Jordan keeps losing all the good fat he has stored. Animals are smart, they are gonna get to the food. He may come out one night and catch them sawing down the support beams.

I hated seeing Nikki med vac'd. Her spirits were so high, and she was really surprised they pulled her. But when you have food and water, you need to eat and drink. Don't be trying to save anything. "Better on board" is the old saying, meaning you need to have it in your body.


----------



## Donbadabon (Mar 5, 2002)

This week is the finale. I know they chose the Artic this season because they knew these contestants could last a year (which some of them did on their own), but I am hoping next season they go back to previous conditions where it isn't as harsh.

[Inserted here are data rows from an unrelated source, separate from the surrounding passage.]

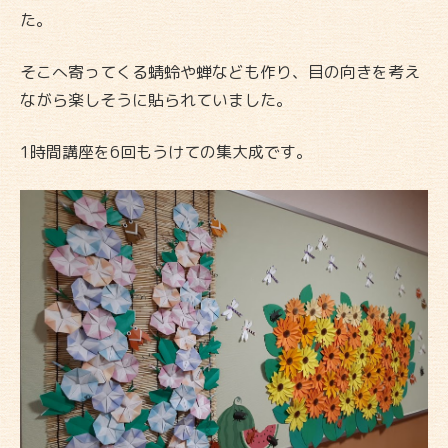
た。
そこへ寄ってくる蜻蛉や蝉なども作り、目の向きを考え
ながら楽しそうに貼られていました。
1時間講座を6回もうけての集大成です。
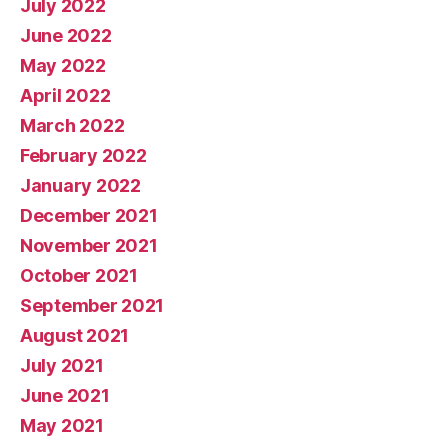
July 2022
June 2022
May 2022
April 2022
March 2022
February 2022
January 2022
December 2021
November 2021
October 2021
September 2021
August 2021
July 2021
June 2021
May 2021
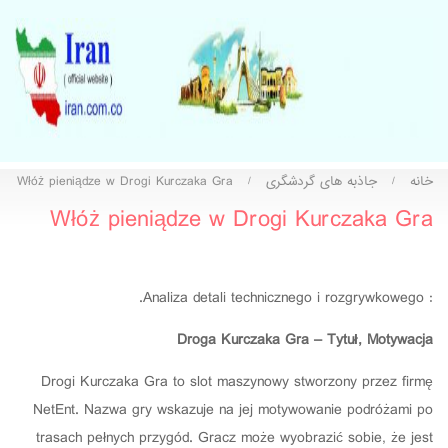
خانه
جاذبه های گردشگری
Włóż pieniądze w Drogi Kurczaka Gra
/
/
Włóż pieniądze w Drogi Kurczaka Gra
: Analiza detali technicznego i rozgrywkowego.
Droga Kurczaka Gra – Tytuł, Motywacja
Drogi Kurczaka Gra to slot maszynowy stworzony przez firmę
NetEnt. Nazwa gry wskazuje na jej motywowanie podróżami po
trasach pełnych przygód. Gracz może wyobrazić sobie, że jest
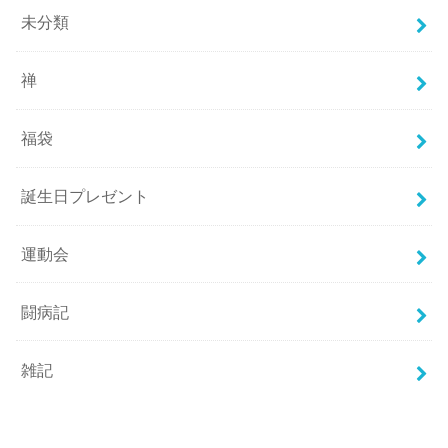
未分類
禅
福袋
誕生日プレゼント
運動会
闘病記
雑記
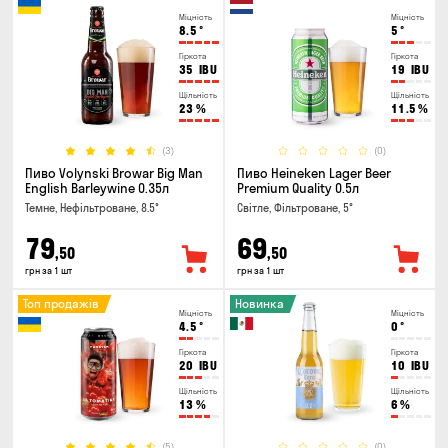
Міцність
Міцність
8.5
°
5
°
Гіркота
Гіркота
35
IBU
19
IBU
Щільність
Щільність
23
%
11.5
%
(3)
(0)
Пиво Volynski Browar Big Man
Пиво Heineken Lager Beer
English Barleywine 0.35л
Premium Quality 0.5л
Темне, Нефільтроване, 8.5°
Світле, Фільтроване, 5°
79
69
,50
,50
грн за 1 шт
грн за 1 шт
Топ продажів
Новинка
Міцність
Міцність
4.5
°
0
°
Гіркота
Гіркота
20
IBU
10
IBU
Щільність
Щільність
13
%
6
%
(5)
(0)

I am pulling for Woniya to win it. She has been doing great with her traps lately and seems to have the mindset to keep going. But I agree, Jordon is the one to beat.


----------



## worachj (Oct 14, 2006)

I echo what you said. I like seeing the creativity of living off the land but the cold makes it just too hard. I don’t want to see it turned into an Naked and Afraid episode of who can survive starving themselves for the most days.

Everyone has shelter to survive the cold. It’s going to come down to who can catch enough to eat. I can’t believe how successful Woniya has been with her snares, but suspect that the foxes and her previous catches have cleared the game from that area. Both guys have gill nets under the ice, the one who catches the most fish to eat will win it. Plus, I think Jordan still has some meat left from his kills.

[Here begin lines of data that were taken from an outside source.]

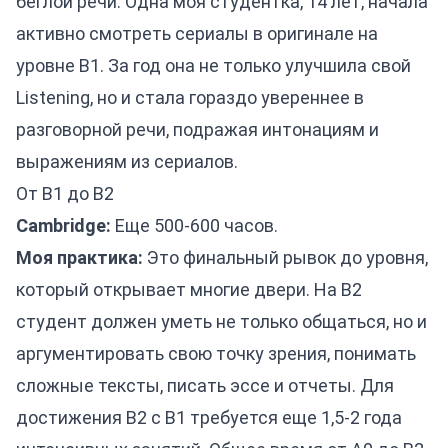
беглой речи. Одна моя студентка, 14 лет, начала
активно смотреть сериалы в оригинале на
уровне B1. За год она не только улучшила свой
Listening, но и стала гораздо увереннее в
разговорной речи, подражая интонациям и
выражениям из сериалов.
От B1 до B2
Cambridge:
Еще 500-600 часов.
Моя практика:
Это финальный рывок до уровня,
который открывает многие двери. На B2
студент должен уметь не только общаться, но и
аргументировать свою точку зрения, понимать
сложные тексты, писать эссе и отчеты. Для
достижения B2 с B1 требуется еще 1,5-2 года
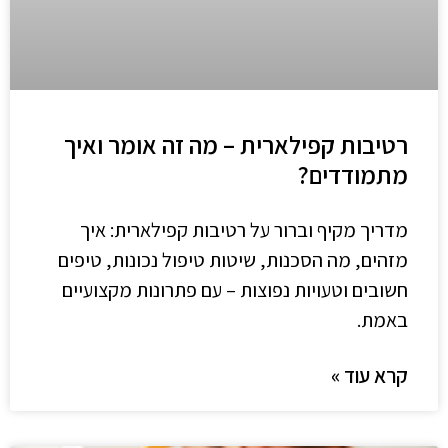
רטיבות קפילארית​ – מה זה אומר ואיך
מתמודדים?
מדריך מקיף וברור על רטיבות קפילארית: איך
מזהים, מה הסכנות, שיטות טיפול נכונות, טיפים
חשובים וטעויות נפוצות – עם פתרונות מקצועיים
באמת.
קרא עוד »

Woniya is cleaver and a scrapper but I’m picking Jordan.


----------



## Donbadabon (Mar 5, 2002)

Wow, what an ending! 77 days. Not a record, but considering the location that is amazing.

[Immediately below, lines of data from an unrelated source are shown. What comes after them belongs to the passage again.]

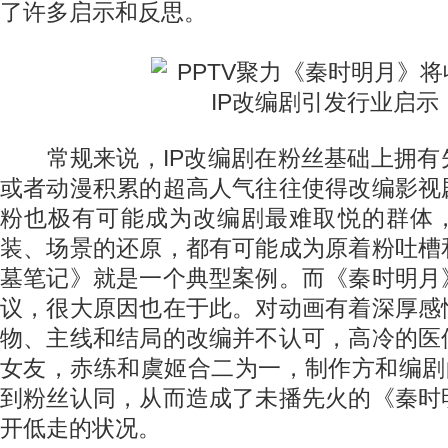
了许多启示和反思。
常规来说，IP改编剧在粉丝基础上拥有
或者动漫积累的超高人气往往使得改编影视
粉也极有可能成为改编剧最难取悦的群体
装、场景的还原，都有可能成为原着粉吐槽
墓笔记》就是一个典型案例。而《秦时明月
议，很大原因也在于此。对动画有着深厚感
物、主线和结局的改编并不认可，高冷的医
女友，赤练和虞姬合二为一，制作方和编剧
到粉丝认同，从而造成了未播先火的《秦时
开低走的状况。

Nathan and the fire. Wow, what an unlucky thing to happen. And it was so fast. Hindsight I wonder if it would be feasible to always have water heated over the fire, just in case.
I thought it was interesting he said they couldn't come get him at night. I am guessing that is only because it wasn't life or death. Clearly if he was hurt they could've made it.

Woniya, I was cheering for her! But in the end, seeing how strong Jordon was, she made the right decision. But I wish they would show us when they tell each of them how many are left it in the game. I'd like to hear their reaction to that.

Jordon was the one to beat. Once he got that Moose, even with all the food-thefts, he had enough to keep him going. And to close it out with that huge fish, that is awesome. He deserved it.

I always love the family visit at the end. 

One thing that always is interesting to me is the production team doesn't change their schedule for the last one standing, and I guess they can't because it would tip off the winner and they would lose that surprise. But Woniya went out on day 73, and the crew came out to Jordan on day 77. That is 4 days Jordan spent as the last survivor.


----------



## justen_m (Jan 15, 2004)

Jordan has been my favorite to win since he got that moose. Bagging the moose, killing a wolverine, catching lots of fish. He may have had lots of food stolen, but he had food to be stolen. I was super impressed with his gill net ice fishing. I've never seen that. Ice fishing in N Wisconsin is popups or poles.

I wasn't really rooting for anyone in particular among the final three, but seeing Jordan finish with a big Northern(?) was cool. The reunion with his wife was great to watch.

Seeing Nathan's shelter go up in flames was nuts! The shelter burnt about midnight, so he had a long night out in the cold. At least he made it out with his sleeping bag. I was sad to see Woniya to go -- she was funny. I think she caught more in her traps than anybody else.


----------



## worachj (Oct 14, 2006)

Nathan's fire was crazy how fast that thing got out of control. Luckily he didn't get burned and injured! For whatever reason I don't remember too much about Nathan. Wonder how long he could have survived. Not too sure where he was health/mental wise but he seemed strong.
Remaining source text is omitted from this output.